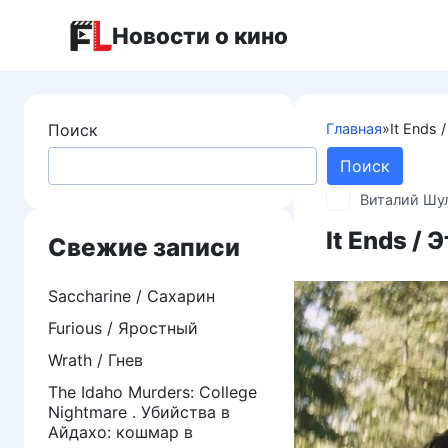
Перейти
Новости о кино
к
контенту
Поиск
Главная
»
It Ends 
Поиск
Виталий Шу
It Ends /
Свежие записи
Saccharine / Сахарин
Furious / Яростный
Wrath / Гнев
The Idaho Murders: College
Nightmare . Убийства в
Айдахо: кошмар в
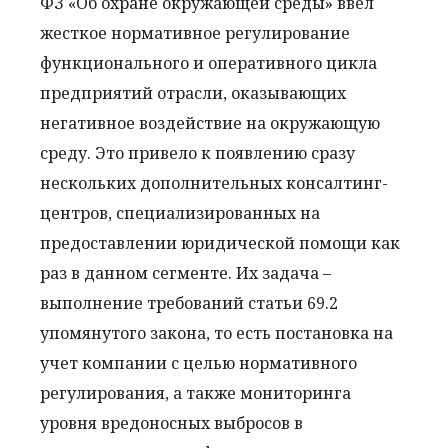
ФЗ «Об охране окружающей среды» ввел
жесткое нормативное регулирование
функционального и оперативного цикла
предприятий отрасли, оказывающих
негативное воздействие на окружающую
среду. Это привело к появлению сразу
нескольких дополнительных консалтинг-
центров, специализированных на
предоставлении юридической помощи как
раз в данном сегменте. Их задача –
выполнение требований статьи 69.2
упомянутого закона, то есть постановка на
учет компании с целью нормативного
регулирования, а также мониторинга
уровня вредоносных выбросов в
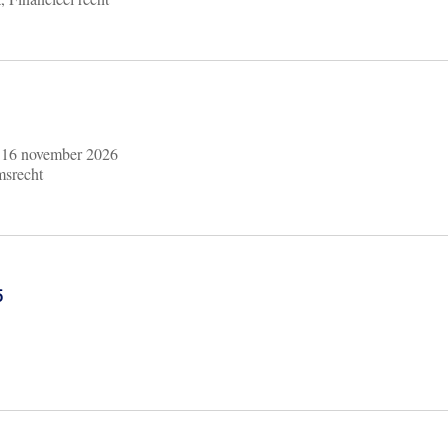
m
16 november 2026
msrecht
6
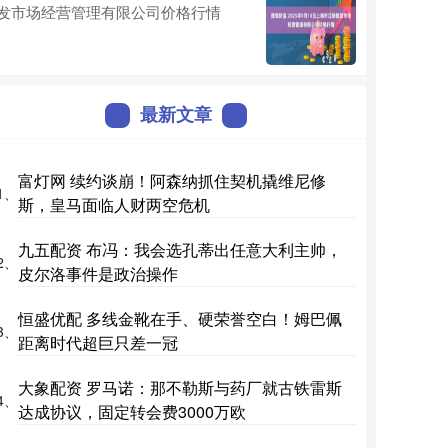
发市场经营管理有限公司价格行情
最新文章
富灯网 续约谈崩！阿森纳抓住契机撬维尼修
1、
斯，皇马面临人财两空危机
九五配资 布冯：我会选孔蒂出任意大利主帅，
2、
皮尔洛事件是政治操作
恒盛优配 多线金靴在手、硬荣誉空白！姆巴佩
3、
距离时代超巨只差一冠
大象配资 罗马诺：那不勒斯与药厂就古铁雷斯
4、
达成协议，固定转会费3000万欧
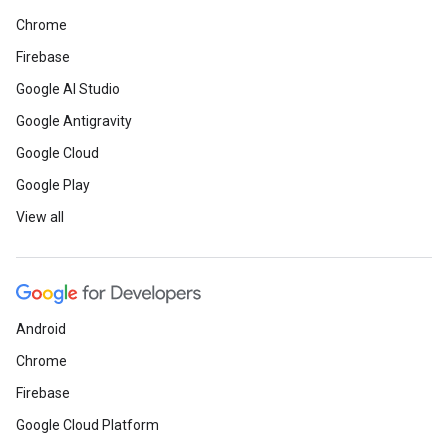
Chrome
Firebase
Google AI Studio
Google Antigravity
Google Cloud
Google Play
View all
Android
Chrome
Firebase
Google Cloud Platform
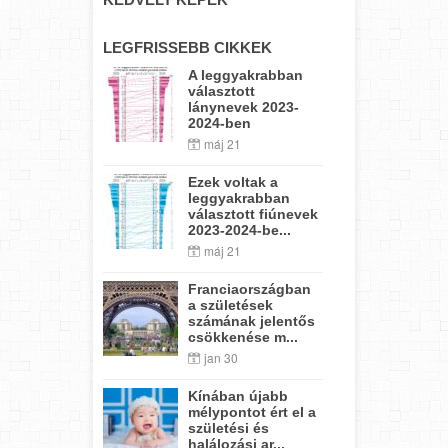
LEGFRISSEBB CIKKEK
A leggyakrabban
választott
lánynevek 2023-
2024-ben
máj 21
Ezek voltak a
leggyakrabban
választott fiúnevek
2023-2024-be...
máj 21
Franciaországban
a születések
számának jelentős
csökkenése m...
jan 30
Kínában újabb
mélypontot ért el a
születési és
halálozási ar...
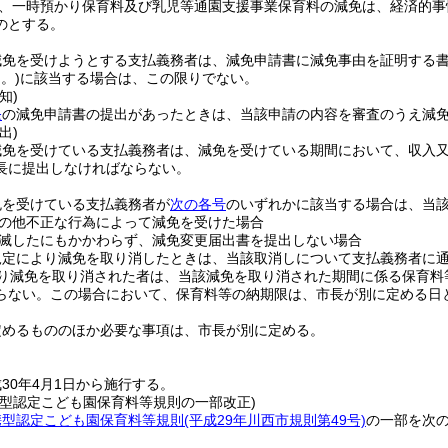
、一時預かり保育料及び乳児等通園支援事業保育料の減免は、経済的事
のとする。
減免を受けようとする支払義務者は、減免申請書に減免事由を証明する
。)
に該当する場合は、この限りでない。
知)
条
の減免申請書の提出があったときは、当該申請の内容を審査のうえ減
出)
減免を受けている支払義務者は、減免を受けている期間において、収入
長に提出しなければならない。
免を受けている支払義務者が
次の各号
のいずれかに該当する場合は、当
の他不正な行為によって減免を受けた場合
滅したにもかかわらず、減免変更届出書を提出しない場合
規定により減免を取り消したときは、当該取消しについて支払義務者に
り減免を取り消された者は、当該減免を取り消された期間に係る保育料
らない。
この場合において、保育料等の納期限は、市長が別に定める日
定めるもののほか必要な事項は、市長が別に定める。
30年4月1日から施行する。
携型認定こども園保育料等規則の一部改正)
携型認定こども園保育料等規則
(平成29年川西市規則第49号)
の一部を次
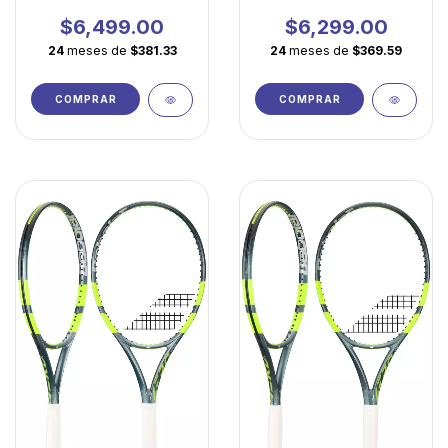
Spin agresivo, precisión
La Máquina de Efectos
quirúrgica
Definitiva
$6,499.00
$6,299.00
24
meses de
$381.33
24
meses de
$369.59
COMPRAR
COMPRAR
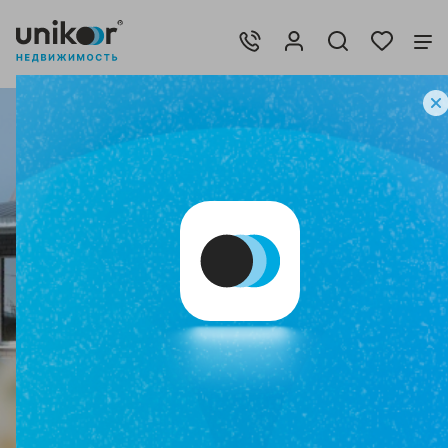
Пополним баланс
Исполнить мечту!
до 10 000 ₽!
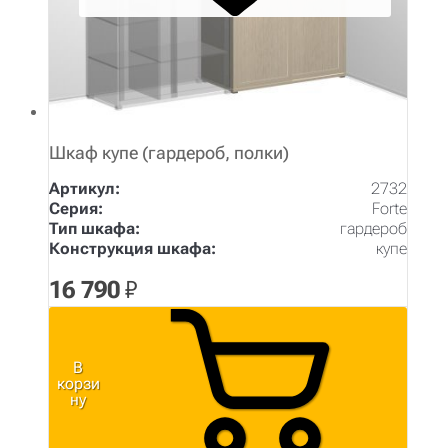
Шкаф купе (гардероб, полки)
Артикул:
2732
Серия:
Forte
Тип шкафа:
гардероб
Конструкция шкафа:
купе
16 790
₽
В
корзи
ну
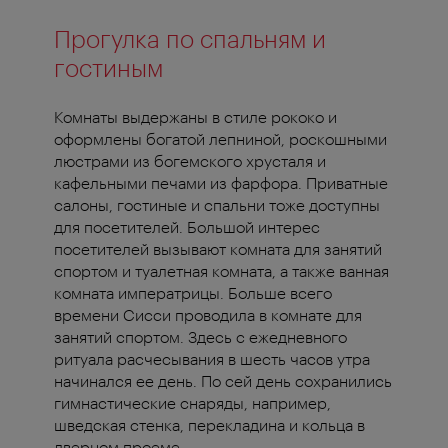
Прогулка по спальням и
гостиным
Комнаты выдержаны в стиле рококо и
оформлены богатой лепниной, роскошными
люстрами из богемского хрусталя и
кафельными печами из фарфора. Приватные
салоны, гостиные и спальни тоже доступны
для посетителей. Большой интерес
посетителей вызывают комната для занятий
спортом и туалетная комната, а также ванная
комната императрицы. Больше всего
времени Сисси проводила в комнате для
занятий спортом. Здесь с ежедневного
ритуала расчесывания в шесть часов утра
начинался ее день. По сей день сохранились
гимнастические снаряды, например,
шведская стенка, перекладина и кольца в
дверном проеме.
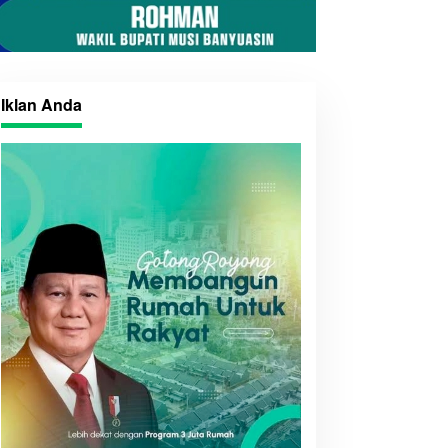
Iklan Anda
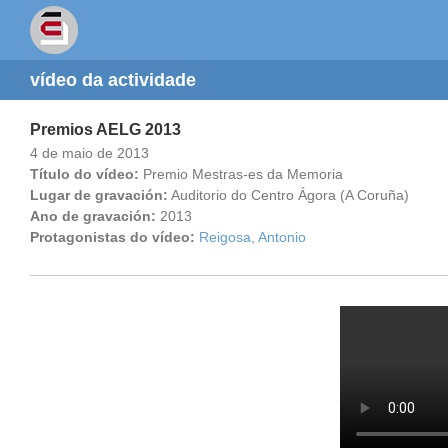
vídeo da actividade
Premios AELG 2013
4 de maio de 2013
Título do vídeo:
Premio Mestras-es da Memoria
Lugar de gravación:
Auditorio do Centro Ágora (A Coruña)
Ano de gravación:
2013
Protagonistas do vídeo:
Reigosa, Antonio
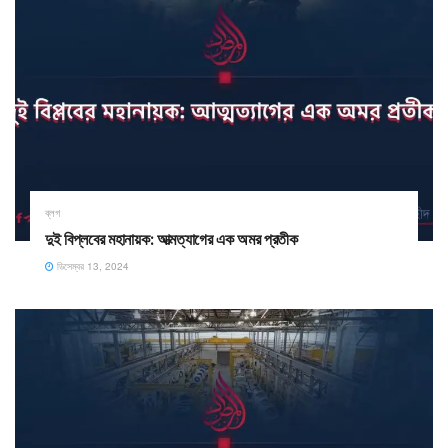
ব্লগ
দুই বিপ্লবের মহানায়ক: আত্মত্যাগের এক অমর প্রতীক
ডিসেম্বর 13, 2024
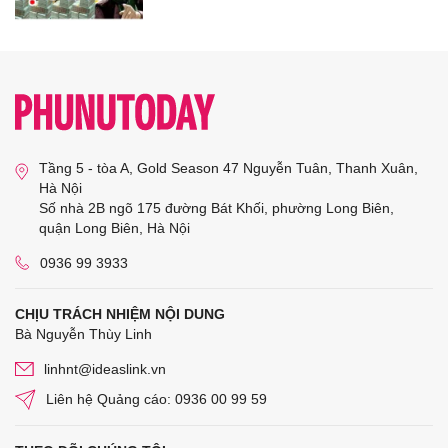
Tầng 5 - tòa A, Gold Season 47 Nguyễn Tuân, Thanh Xuân,
Hà Nội
Số nhà 2B ngõ 175 đường Bát Khối, phường Long Biên,
quận Long Biên, Hà Nội
0936 99 3933
CHỊU TRÁCH NHIỆM NỘI DUNG
Bà Nguyễn Thùy Linh
linhnt@ideaslink.vn
Liên hệ Quảng cáo: 0936 00 99 59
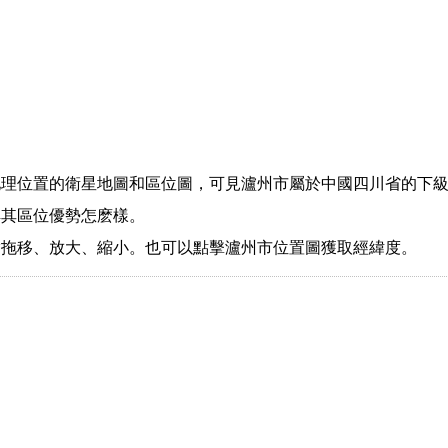
地理位置的衛星地圖和區位圖，可見瀘州市屬於中國四川省的下
解其區位優勢怎麽樣。
指拖移、放大、縮小。也可以點擊瀘州市位置圖獲取經緯度。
※ ※ ※
» Assignment: Report all lines in the records that include the string "комната".

» Answer below:
посетителей вызывают комната для занятий
спортом и туалетная комната, а также ванная
комната императрицы. Больше всего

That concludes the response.